10. Dhau’ul Misbah fi Bayan Ahkam al-Nikah. Cahayanya lampu yang benderang menerangkan hukum-hukum nikah. Berisi tata cara nikah secara syar’i; hukum-hukum, syarat, rukun, dan hak-hak dalam perkawinan. Kitab ini biasanya dicetak bersama kitab Miftah al-Falah karya almarhum Kiai Ishamuddin Hadziq, sehingga tebalnya menjadi 75 halaman.

11. Ad-Durrah al Muntasyiroh Fi Masail Tis’a ‘Asyarah. Mutiara yang memancar dalam menerangkan 19 masalah. Berisi kajian tentang wali dan thariqah dalam bentuk tanya-jawab sebanyak 19 masalah. Tahun 1970-an kitab ini diterjemahkan oleh Dr. KH. Thalhah Mansoer atas perintah KH. M. Yusuf Hasyim, dierbitkan oleh percetakan Menara Kudus. Di dalamnya memuat catatan editor setebal xxxiii halaman. Sedangkan kitab aslinya dimulai dari halaman 1 sampai halaman 29.

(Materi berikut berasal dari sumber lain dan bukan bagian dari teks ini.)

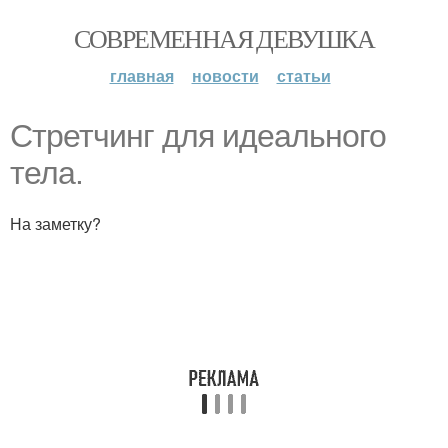
СОВРЕМЕННАЯ ДЕВУШКА
главная
новости
статьи
Стретчинг для идеального
тела.
На заметку?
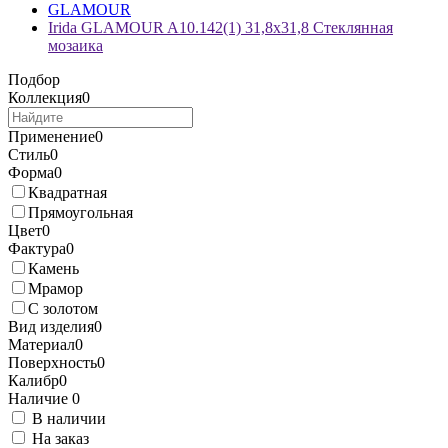
GLAMOUR
Irida GLAMOUR A10.142(1) 31,8x31,8 Стеклянная
мозаика
Подбор
Коллекция
0
Применение
0
Стиль
0
Форма
0
Квадратная
Прямоугольная
Цвет
0
Фактура
0
Камень
Мрамор
С золотом
Вид изделия
0
Материал
0
Поверхность
0
Калибр
0
Наличие
0
В наличии
На заказ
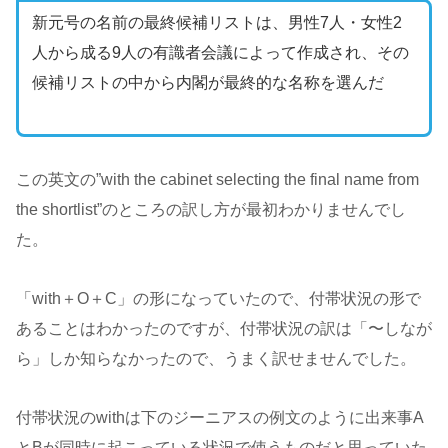
新元号の名前の最終候補リストは、男性7人・女性2
人から成る9人の有識者会議によって作成され、その
候補リストの中から内閣が最終的な名称を選んだ
この英文の”with the cabinet selecting the final name from
the shortlist”のところの訳し方が最初わかりませんでし
た。
「with＋O＋C」の形になっていたので、付帯状況の形で
あることはわかったのですが、付帯状況の訳は「〜しなが
ら」しか知らなかったので、うまく訳せませんでした。
付帯状況のwithは下のジーニアスの例文のように出来事A
とBが同時に起こっている状況で使うものだと思っていた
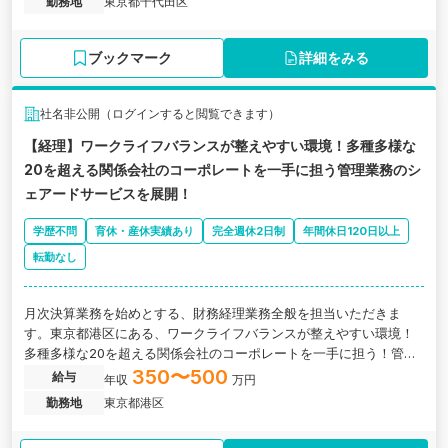
勤務地
東京都千代田区
ブックマーク
詳細をみる
社名非公開（ログインすると閲覧できます）
【経理】ワークライフバランスが整えやすい環境！多種多様な
20を超える関係会社のコーポレートを一手に担う管理業務のシ
ェアードサービスを展開！
学歴不問
育休・産休実績あり
完全週休2日制
年間休日120日以上
転勤なし
月次決算業務を始めとする、財務経理業務全般を担当いただきま
す。東京都港区にある、ワークライフバランスが整えやすい環境！
多種多様な20を超える関係会社のコーポレートを一手に担う！管理
部門業務のシェアードサービスを展開する企業の求人です。
350〜500
給与
年収
万円
勤務地
東京都港区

12. Al-Risalah fi al-’Aqaid. Berbahasa Jawa, berisi kajian tauhid, pernah dicetak oleh Maktabah an-Nabhaniyah al-Kubra Surabaya, bekerja sama dengan percetakan Musthafa al-Babi al-Halabi Mesir tahun 1356 H./1937M. Dicetak bersama kitab Kiai Hasyim lainnya yang berjudul Risalah fi at-Tashawwuf serta dua kitab lainnya karya seorang ulama dari Tuban. Risalah ini ditash-hih oleh syeikh Fahmi Ja’far al-Jawi dan Syeikh Ahmad Said ‘Ali (al-Azhar). Selelai ditash-hih pada hari Kamis, 26 Syawal 1356 H/30 Desember 1937 M.

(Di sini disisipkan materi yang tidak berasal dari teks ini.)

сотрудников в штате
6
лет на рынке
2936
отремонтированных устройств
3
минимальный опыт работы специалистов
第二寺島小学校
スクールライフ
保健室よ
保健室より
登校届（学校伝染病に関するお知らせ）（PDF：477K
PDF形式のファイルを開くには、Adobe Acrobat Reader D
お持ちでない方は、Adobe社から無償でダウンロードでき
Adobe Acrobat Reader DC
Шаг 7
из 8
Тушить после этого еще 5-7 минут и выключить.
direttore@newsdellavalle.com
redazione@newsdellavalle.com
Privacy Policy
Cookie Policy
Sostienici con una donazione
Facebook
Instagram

13. Al-Risalah fi at-Tasawwuf. Menerangkan tentang tashawuf; penjelasan tentang ma’rifat, syariat, thariqah, dan haqiqat. Ditulis dengan bahasa Jawa, dicetak bersama kitab al-Risalah fi al-‘Aqaid.

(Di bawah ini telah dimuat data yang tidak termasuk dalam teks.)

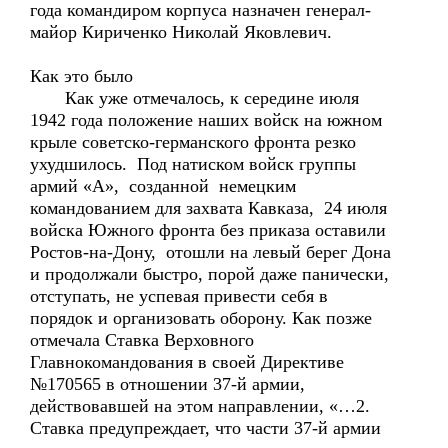
года командиром корпуса назначен генерал-
майор Кириченко Николай Яковлевич.
Как это было
Как уже отмечалось, к середине июля
1942 года положение наших войск на южном
крыле советско-германского фронта резко
ухудшилось. Под натиском войск группы
армий «А», созданной немецким
командованием для захвата Кавказа, 24 июля
войска Южного фронта без приказа оставили
Ростов-на-Дону, отошли на левый берег Дона
и продолжали быстро, порой даже панически,
отступать, не успевая привести себя в
порядок и организовать оборону. Как позже
отмечала Ставка Верховного
Главнокомандования в своей Директиве
№170565 в отношении 37-й армии,
действовавшей на этом направлении, «…2.
Ставка предупреждает, что части 37-й армии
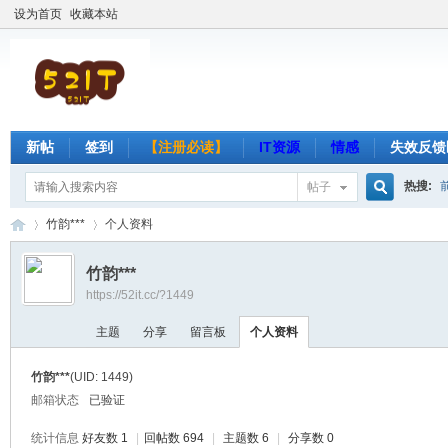
设为首页
收藏本站
新帖
签到
【注册必读】
IT资源
情感
失效反馈
热搜:
帖子
搜
竹韵***
个人资料
竹韵***
https://52it.cc/?1449
索
吾
›
›
主题
分享
留言板
个人资料
竹韵***
(UID: 1449)
邮箱状态
已验证
统计信息
好友数 1
|
回帖数 694
|
主题数 6
|
分享数 0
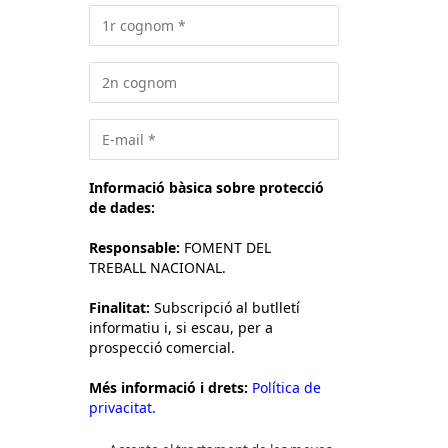
Informació bàsica sobre protecció
de dades:
Responsable:
FOMENT DEL
TREBALL NACIONAL.
Finalitat:
Subscripció al butlletí
informatiu i, si escau, per a
prospecció comercial.
Més informació i drets:
Política de
privacitat.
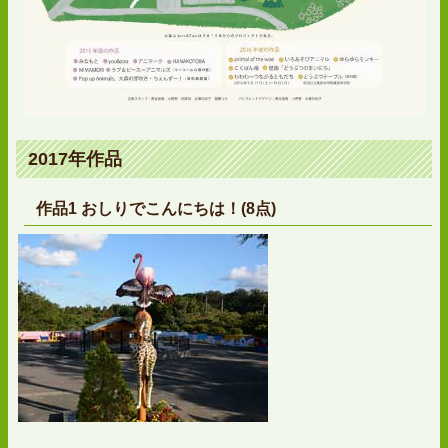
2017年作品
作品1 おしりでこんにちは！(8点)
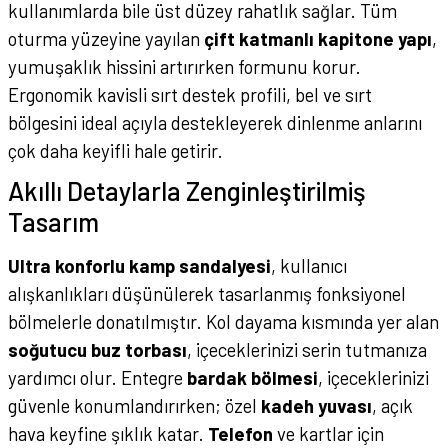
kullanımlarda bile üst düzey rahatlık sağlar. Tüm
oturma yüzeyine yayılan
çift katmanlı kapitone yapı
,
yumuşaklık hissini artırırken formunu korur.
Ergonomik kavisli sırt destek profili, bel ve sırt
bölgesini ideal açıyla destekleyerek dinlenme anlarını
çok daha keyifli hale getirir.
Akıllı Detaylarla Zenginleştirilmiş
Tasarım
Ultra konforlu kamp sandalyesi
, kullanıcı
alışkanlıkları düşünülerek tasarlanmış fonksiyonel
bölmelerle donatılmıştır. Kol dayama kısmında yer alan
soğutucu buz torbası
, içeceklerinizi serin tutmanıza
yardımcı olur. Entegre
bardak bölmesi
, içeceklerinizi
güvenle konumlandırırken; özel
kadeh yuvası
, açık
hava keyfine şıklık katar.
Telefon
ve kartlar için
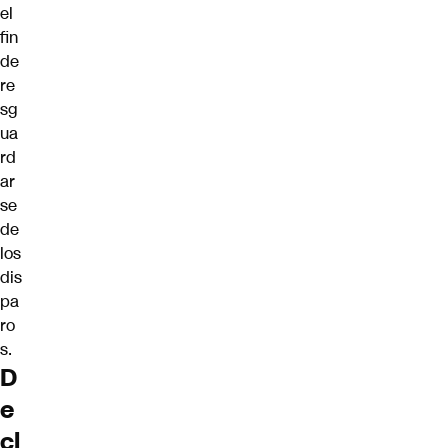
el
fin
de
re
sg
ua
rd
ar
se
de
los
dis
pa
ro
s.
D
e
cl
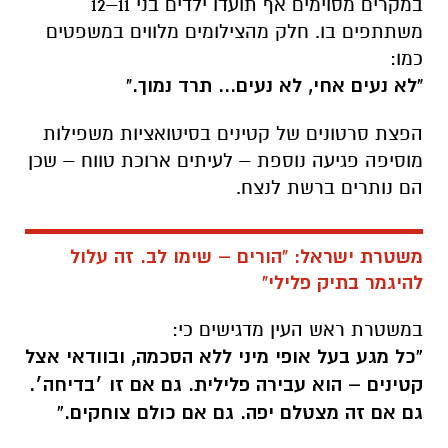
במקרים מסוימים אף תועדו ילדים בני 11–12
משתתפים בו. חלק מהצילומים מלווים במשפטים
כמו:
"לא נעים אחי, לא נעים… תרד נמוך."
הפצת סרטונים של קטינים בסיטואציות משפילות
מוסיפה פגיעה נוספת – לעיתים ארוכת טווח – שכן
הם נותרים ברשת לנצח.
משטרת ישראל: "הורים – שימו לב. זה עלול
להיגמר בתיק פלילי"
במשטרת ראש העין מדגישים כי:
“כל מגע בעל אופי מיני ללא הסכמה, ובוודאי אצל
קטינים – הוא עבירה פלילית. גם אם זו ׳בדיחה׳.
גם אם זה מצטלם יפה. גם אם כולם צוחקים.”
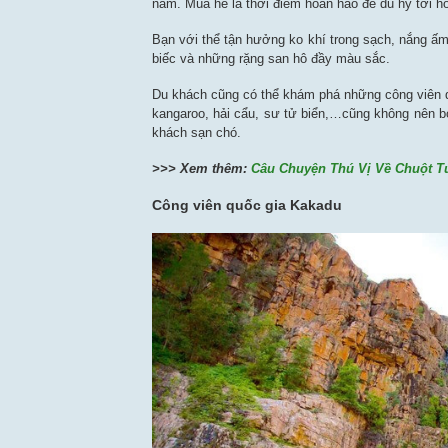
nam. Mùa hè là thời điểm hoàn hảo để du hý tới h
Bạn với thể tận hưởng ko khí trong sạch, nắng ấm 
biếc và những rặng san hô đầy màu sắc.
Du khách cũng có thể khám phá những công viên q
kangaroo, hải cẩu, sư tử biển,…cũng không nên bỏ
khách sạn chó.
>>> Xem thêm:
Câu Chuyện Thú Vị Về Chuột T
Công viên quốc gia Kakadu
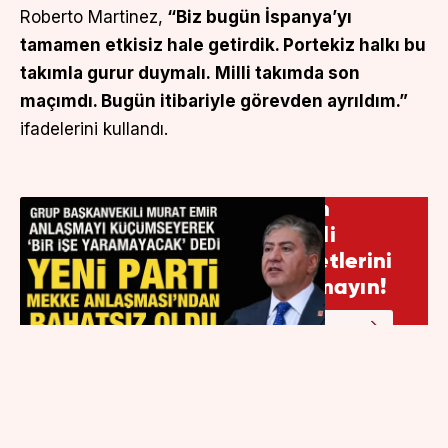
Roberto Martinez,
“Biz bugün İspanya’yı
tamamen etkisiz hale getirdik. Portekiz halkı bu
takımla gurur duymalı. Milli takımda son
maçımdı. Bugün itibariyle görevden ayrıldım.”
ifadelerini kullandı.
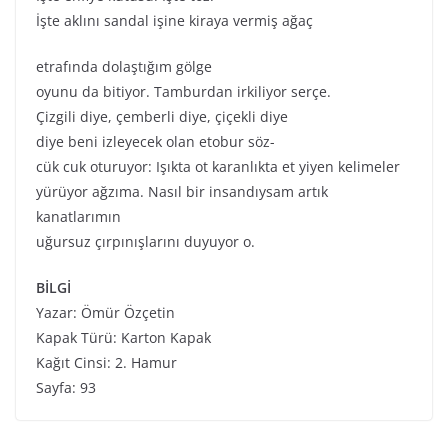
İşte aklını sandal işine kiraya vermiş ağaç
etrafında dolaştığım gölge
oyunu da bitiyor. Tamburdan irkiliyor serçe.
Çizgili diye, çemberli diye, çiçekli diye
diye beni izleyecek olan etobur söz-
cük cuk oturuyor: Işıkta ot karanlıkta et yiyen kelimeler
yürüyor ağzıma. Nasıl bir insandıysam artık
kanatlarımın
uğursuz çırpınışlarını duyuyor o.
BİLGİ
Yazar: Ömür Özçetin
Kapak Türü: Karton Kapak
Kağıt Cinsi: 2. Hamur
Sayfa: 93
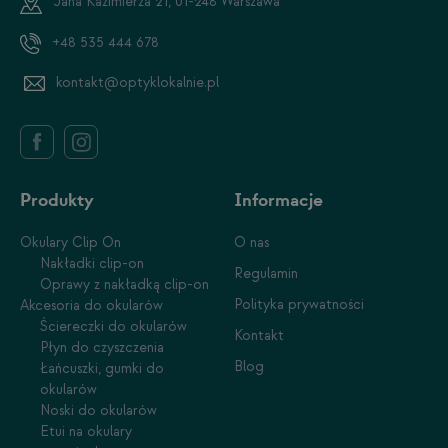
Jana Kazimierza 21, 01-248 Warszawa
+48 535 444 678
kontakt@optyklokalnie.pl
Produkty
Informacje
Okulary Clip On
O nas
Nakładki clip-on
Regulamin
Oprawy z nakładką clip-on
Polityka prywatności
Akcesoria do okularów
Ściereczki do okularów
Kontakt
Płyn do czyszczenia
Blog
Łańcuszki, gumki do
okularów
Noski do okularów
Etui na okulary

14. Adab al-‘Alim wa al-Muta’allim fima Yahtaju ilaih al-Muta’allim fi Ahwal Ta’limih wama Yatawaqqaf ‘alaih al-Muallim fi Maqat Ta’limih. Tatakrama pengajar dan pelajar. Berisi tentang etika bagi para pelajar dan pendidik, merupakan resume dari Adab al-Mu’allim karya Syekh Muhammad bin Sahnun (w.256 H/871 M); Ta’lim al-Muta’allim fi Thariq at-Ta’allum karya Syeikh Burhanuddin al-Zarnuji (w.591 H); dan Tadzkirat al-Saml wa al-Mutakallim fi Adab al-‘Alim wa al-Muta’allim karya Syeikh Ibn Jama’ah. Memuat 8 bab, diterbitkan oleh Maktabah at-Turats al-Islamy Tebuireng. Di akhir kitab terdapat banyak pengantar dari para ulama, seperti: Syeikh Sa’id bin Muhammad al-Yamani (pengajar di Masjidil Haram, bermadzhab Syafii), Syeikh Abdul Hamid Sinbal Hadidi (guru besar di Masjidil Haram, bermadzhab Hanafi), Syeikh Hasan bin Said al-Yamani (Guru besar Masjidil Haram), dan Syeikh Muhammad ‘Ali bin Sa’id al-Yamani.

Atas jasanya selama perang kemerdekaan melawan Belanda (1945-1947), terutama yang berkaitan dengan 3 fatwanya yang sangat penting: Pertama, perang melawan Belanda adalah jihad yang wajib dilaksanakan oleh semua umat Islam Indonesia. Kedua, kaum Muslimin diharamkan melakukan perjalanan haji dengan kapal Belanda. Ketiga, Kaum Muslimin diharamkan memakai dasi dan atribut-atribut lain yang menjadi ciri khas penjajah. Maka Presiden Soekarno lewat Keputusan Presiden (Kepres) No. 249/1964 menetapkan bahwa KH. Muhammad Hasyim Asy’ari sebagai Pahlawan Nasional.